Dia baru menyadarinya begitu Reza datang dengan mangkuk mi ayam dan langsung mendaratkan sentilannya di antara kedua alis Ariq.

"Stop mikir kebanyakan," ucap temannya itu dengan penuh penekanan, diikuti oleh tangannya yang mengambil sumpit untuk mulai melahap makan sorenya.

Ariq mencomot salah satu pangsit goreng dari mangkuk di hadapannya. Dan sebelum Reza sempat protes, Ariq buru-buru membuka mulut, "Cepetan makannya. Gue ditungguin di rumah."

Reza hanya bergumam mengiyakan, sebelum tiba-tiba menunjuk sesuatu dengan sumpitnya. "Eh, Riq, itu emang sengaja lo tempel di situ?"

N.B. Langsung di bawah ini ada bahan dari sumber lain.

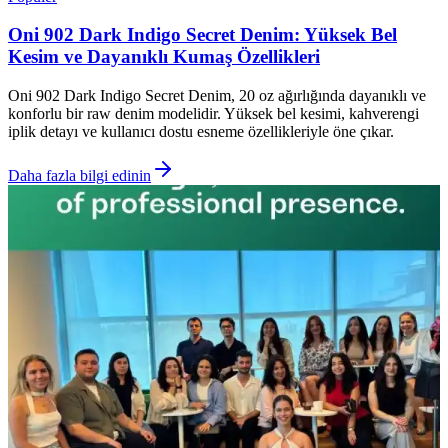
Oni 902 Dark Indigo Secret Denim: Yüksek Bel
Kesim ve Dayanıklı Kumaş Özellikleri
Oni 902 Dark Indigo Secret Denim, 20 oz ağırlığında dayanıklı ve
konforlu bir raw denim modelidir. Yüksek bel kesimi, kahverengi
iplik detayı ve kullanıcı dostu esneme özellikleriyle öne çıkar.
Daha fazla bilgi edinin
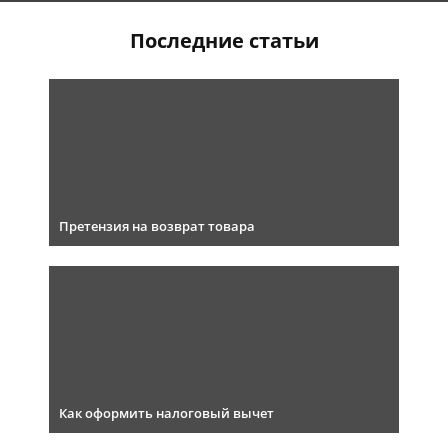
Последние статьи
Претензия на возврат товара
Как оформить налоговый вычет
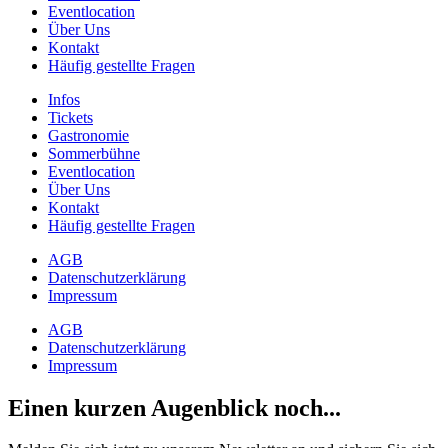
Eventlocation
Über Uns
Kontakt
Häufig gestellte Fragen
Infos
Tickets
Gastronomie
Sommerbühne
Eventlocation
Über Uns
Kontakt
Häufig gestellte Fragen
AGB
Datenschutzerklärung
Impressum
AGB
Datenschutzerklärung
Impressum
Einen kurzen Augenblick noch...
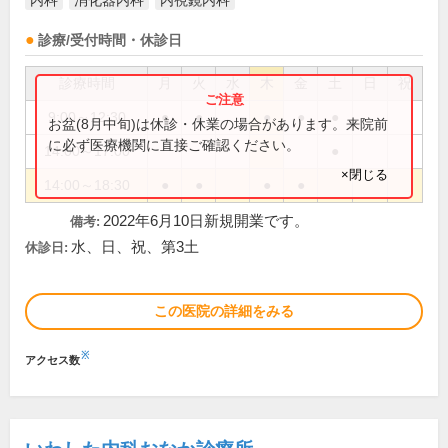
内科
消化器内科
内視鏡内科
診療/受付時間・休診日
診療時間
月
火
水
木
金
土
日
祝
9:00～12:30
●
●
●
●
●
お盆(8月中旬)は休診・休業の場合があります。来院前
に必ず医療機関に直接ご確認ください。
14:00～17:00
●
×閉じる
14:00～18:30
●
●
●
●
2022年6月10日新規開業です。
備考:
水、日、祝、第3土
休診日:
この医院の詳細をみる
※
アクセス数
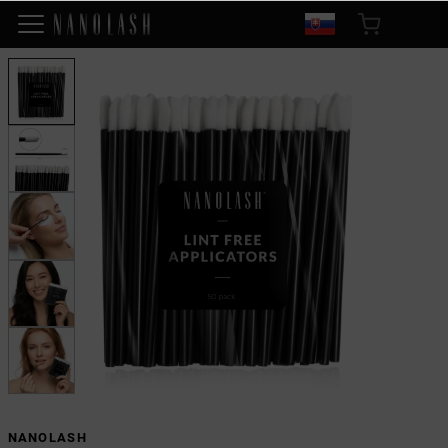
NANOLASH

"Tempel apa?" Kerutan di keningnya kembali lagi. Mata Ariq mengikuti arah tunjuk sumpit cowok di hadapannya, hingga akhirnya mendarat pada sebuah sticky notes yang menempel nggak begitu rekat di permukaan tasnya. "Apaan, nih?"

"Rumus yang tadi diajarin," jawab Reza seolah-olah itu adalah pertanyaan paling bodoh sedunia.

"Gue juga tahu."

"Emang kalau orang jenius tuh beda, ya? Sambil tidur aja tetap bisa nyatet."

Ariq membolak-balikkan kertas tempel tersebut. "Jenius apanya."